What you need to do: Check every line of the material below for the string "Bitcoin", and return the ones that have it.

Dataset:
····················

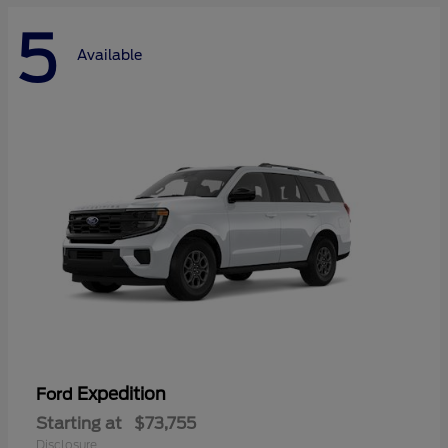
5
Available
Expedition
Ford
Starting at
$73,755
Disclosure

····················

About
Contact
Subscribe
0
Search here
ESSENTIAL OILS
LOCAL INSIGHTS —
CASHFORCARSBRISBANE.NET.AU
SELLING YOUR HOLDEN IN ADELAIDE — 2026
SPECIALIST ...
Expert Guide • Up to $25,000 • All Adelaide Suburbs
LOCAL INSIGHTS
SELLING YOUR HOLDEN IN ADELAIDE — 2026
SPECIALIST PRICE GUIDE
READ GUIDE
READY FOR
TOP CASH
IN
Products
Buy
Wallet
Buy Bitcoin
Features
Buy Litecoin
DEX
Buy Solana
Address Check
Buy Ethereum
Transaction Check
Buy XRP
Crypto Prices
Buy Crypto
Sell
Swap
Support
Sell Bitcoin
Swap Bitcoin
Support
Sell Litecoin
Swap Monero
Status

····················

Written answer:
Buy Bitcoin
Sell Bitcoin
Swap Bitcoin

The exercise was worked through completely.